Here is the task for the records below: repeat exactly the lines from the one with "اجلاس میں مرکزی کمیٹی نےصدر شی جن پھنگ کی" to the one with "حکمرانی کی صلاحیت کو جدید بنانا ہے۔اعلامیہ", both included, and nothing else.
____ Records for this exercise
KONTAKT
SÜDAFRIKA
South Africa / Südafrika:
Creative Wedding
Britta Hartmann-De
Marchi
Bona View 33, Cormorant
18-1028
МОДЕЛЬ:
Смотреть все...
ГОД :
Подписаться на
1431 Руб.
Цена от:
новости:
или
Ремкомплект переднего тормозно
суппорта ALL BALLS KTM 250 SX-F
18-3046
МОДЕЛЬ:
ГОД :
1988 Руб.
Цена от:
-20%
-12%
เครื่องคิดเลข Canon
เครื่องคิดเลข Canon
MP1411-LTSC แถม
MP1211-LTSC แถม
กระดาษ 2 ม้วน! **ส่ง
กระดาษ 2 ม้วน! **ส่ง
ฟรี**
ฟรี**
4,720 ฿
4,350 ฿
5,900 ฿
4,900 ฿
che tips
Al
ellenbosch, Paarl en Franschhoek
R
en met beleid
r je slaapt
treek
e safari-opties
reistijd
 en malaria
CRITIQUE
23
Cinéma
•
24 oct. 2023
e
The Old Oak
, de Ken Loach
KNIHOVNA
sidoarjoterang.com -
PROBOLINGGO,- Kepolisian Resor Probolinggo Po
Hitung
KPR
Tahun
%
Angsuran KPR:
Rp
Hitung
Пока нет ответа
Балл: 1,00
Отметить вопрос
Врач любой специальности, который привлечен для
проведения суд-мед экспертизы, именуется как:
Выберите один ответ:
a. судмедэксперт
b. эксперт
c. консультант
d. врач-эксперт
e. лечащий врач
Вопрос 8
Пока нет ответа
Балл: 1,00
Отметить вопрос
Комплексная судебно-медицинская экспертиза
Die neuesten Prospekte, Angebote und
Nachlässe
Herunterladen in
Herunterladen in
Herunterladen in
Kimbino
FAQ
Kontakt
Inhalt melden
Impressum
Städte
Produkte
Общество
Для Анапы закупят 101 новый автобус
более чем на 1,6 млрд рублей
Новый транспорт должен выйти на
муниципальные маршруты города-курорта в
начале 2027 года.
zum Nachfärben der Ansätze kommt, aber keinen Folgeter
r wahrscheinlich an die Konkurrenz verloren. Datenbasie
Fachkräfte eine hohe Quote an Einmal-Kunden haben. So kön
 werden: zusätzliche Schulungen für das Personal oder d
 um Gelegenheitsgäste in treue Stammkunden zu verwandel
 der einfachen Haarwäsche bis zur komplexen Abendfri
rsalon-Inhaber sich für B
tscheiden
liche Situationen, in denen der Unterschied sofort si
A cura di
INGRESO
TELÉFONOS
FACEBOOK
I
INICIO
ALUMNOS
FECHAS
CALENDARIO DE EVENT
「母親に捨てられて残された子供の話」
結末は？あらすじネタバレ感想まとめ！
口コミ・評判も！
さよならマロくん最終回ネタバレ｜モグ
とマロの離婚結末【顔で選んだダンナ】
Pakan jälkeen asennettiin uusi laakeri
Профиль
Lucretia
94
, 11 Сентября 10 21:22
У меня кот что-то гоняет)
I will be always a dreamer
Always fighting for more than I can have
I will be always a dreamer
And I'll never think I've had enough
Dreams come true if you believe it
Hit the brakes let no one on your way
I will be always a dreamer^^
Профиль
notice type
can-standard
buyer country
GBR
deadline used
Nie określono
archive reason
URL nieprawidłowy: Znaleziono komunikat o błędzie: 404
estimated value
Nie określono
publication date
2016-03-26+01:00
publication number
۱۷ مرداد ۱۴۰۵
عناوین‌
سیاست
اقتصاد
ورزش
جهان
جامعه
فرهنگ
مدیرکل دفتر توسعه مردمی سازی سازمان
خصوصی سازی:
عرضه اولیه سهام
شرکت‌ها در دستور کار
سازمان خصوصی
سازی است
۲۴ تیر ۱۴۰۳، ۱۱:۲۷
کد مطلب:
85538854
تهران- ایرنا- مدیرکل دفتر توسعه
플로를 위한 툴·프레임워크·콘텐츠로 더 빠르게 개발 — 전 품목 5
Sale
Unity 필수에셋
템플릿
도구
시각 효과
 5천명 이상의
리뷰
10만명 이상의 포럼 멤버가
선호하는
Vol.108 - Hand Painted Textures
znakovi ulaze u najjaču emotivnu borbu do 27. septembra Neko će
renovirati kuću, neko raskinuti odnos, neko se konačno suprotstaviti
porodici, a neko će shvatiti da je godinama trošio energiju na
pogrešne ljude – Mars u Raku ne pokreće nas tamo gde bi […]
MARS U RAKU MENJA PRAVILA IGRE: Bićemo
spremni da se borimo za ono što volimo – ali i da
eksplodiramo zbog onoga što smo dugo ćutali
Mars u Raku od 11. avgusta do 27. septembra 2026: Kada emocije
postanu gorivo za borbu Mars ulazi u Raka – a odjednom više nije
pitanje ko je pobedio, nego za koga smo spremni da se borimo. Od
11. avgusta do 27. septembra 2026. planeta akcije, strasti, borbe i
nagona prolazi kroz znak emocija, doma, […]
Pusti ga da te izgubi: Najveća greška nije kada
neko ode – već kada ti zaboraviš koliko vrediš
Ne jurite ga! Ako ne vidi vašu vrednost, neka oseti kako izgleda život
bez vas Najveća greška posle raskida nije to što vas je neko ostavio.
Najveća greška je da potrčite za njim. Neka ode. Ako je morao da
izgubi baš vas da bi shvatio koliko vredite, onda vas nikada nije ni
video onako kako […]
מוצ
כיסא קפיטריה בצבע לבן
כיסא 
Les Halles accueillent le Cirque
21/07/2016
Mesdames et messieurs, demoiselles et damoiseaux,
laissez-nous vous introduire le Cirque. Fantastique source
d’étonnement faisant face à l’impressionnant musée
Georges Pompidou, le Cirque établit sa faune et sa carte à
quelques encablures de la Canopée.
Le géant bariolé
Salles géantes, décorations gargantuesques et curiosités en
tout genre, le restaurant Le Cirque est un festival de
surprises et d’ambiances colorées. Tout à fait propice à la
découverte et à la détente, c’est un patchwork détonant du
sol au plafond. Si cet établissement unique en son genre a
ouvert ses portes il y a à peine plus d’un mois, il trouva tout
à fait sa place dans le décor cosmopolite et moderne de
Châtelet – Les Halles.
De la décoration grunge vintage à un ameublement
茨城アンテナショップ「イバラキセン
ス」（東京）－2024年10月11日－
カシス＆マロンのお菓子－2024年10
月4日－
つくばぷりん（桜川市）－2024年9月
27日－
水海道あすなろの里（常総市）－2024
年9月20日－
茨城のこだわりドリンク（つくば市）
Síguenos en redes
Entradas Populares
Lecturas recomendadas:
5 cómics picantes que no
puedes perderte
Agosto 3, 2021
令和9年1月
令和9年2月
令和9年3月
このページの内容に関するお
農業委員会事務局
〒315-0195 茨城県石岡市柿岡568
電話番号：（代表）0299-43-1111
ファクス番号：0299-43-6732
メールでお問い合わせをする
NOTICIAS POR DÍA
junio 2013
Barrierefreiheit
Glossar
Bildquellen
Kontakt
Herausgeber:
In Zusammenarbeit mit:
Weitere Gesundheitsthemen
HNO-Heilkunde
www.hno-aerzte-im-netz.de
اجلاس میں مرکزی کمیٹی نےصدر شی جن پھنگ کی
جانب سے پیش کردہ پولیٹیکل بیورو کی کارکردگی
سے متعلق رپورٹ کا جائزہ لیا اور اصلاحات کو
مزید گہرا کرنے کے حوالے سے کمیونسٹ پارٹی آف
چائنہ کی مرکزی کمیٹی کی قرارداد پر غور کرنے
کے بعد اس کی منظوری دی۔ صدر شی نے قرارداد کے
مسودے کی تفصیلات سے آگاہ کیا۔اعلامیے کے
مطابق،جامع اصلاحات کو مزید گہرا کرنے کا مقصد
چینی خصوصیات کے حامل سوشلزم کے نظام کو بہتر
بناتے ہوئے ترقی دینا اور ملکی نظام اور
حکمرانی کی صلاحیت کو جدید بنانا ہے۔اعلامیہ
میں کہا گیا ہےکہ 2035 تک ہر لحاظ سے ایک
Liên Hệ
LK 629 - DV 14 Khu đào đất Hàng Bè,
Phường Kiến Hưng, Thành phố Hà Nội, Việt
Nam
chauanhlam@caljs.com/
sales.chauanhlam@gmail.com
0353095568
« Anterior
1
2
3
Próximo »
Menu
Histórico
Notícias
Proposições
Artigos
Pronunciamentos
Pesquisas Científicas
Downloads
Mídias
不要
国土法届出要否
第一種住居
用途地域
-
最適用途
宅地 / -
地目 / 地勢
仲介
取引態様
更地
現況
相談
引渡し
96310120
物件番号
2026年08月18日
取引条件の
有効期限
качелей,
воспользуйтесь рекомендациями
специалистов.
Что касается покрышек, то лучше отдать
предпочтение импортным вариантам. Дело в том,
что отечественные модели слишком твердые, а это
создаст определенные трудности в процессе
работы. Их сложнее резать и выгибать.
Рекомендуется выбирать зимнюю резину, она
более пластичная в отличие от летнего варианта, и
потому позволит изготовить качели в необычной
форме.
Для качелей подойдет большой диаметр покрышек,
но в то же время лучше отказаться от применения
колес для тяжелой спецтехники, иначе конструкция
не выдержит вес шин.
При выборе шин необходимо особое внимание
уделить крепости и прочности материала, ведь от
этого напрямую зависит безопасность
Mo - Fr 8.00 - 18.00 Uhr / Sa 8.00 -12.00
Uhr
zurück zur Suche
________
* **Result of this task**
اجلاس میں مرکزی کمیٹی نےصدر شی جن پھنگ کی
جانب سے پیش کردہ پولیٹیکل بیورو کی کارکردگی
سے متعلق رپورٹ کا جائزہ لیا اور اصلاحات کو
مزید گہرا کرنے کے حوالے سے کمیونسٹ پارٹی آف
چائنہ کی مرکزی کمیٹی کی قرارداد پر غور کرنے
کے بعد اس کی منظوری دی۔ صدر شی نے قرارداد کے
مسودے کی تفصیلات سے آگاہ کیا۔اعلامیے کے
مطابق،جامع اصلاحات کو مزید گہرا کرنے کا مقصد
چینی خصوصیات کے حامل سوشلزم کے نظام کو بہتر
بناتے ہوئے ترقی دینا اور ملکی نظام اور
حکمرانی کی صلاحیت کو جدید بنانا ہے۔اعلامیہ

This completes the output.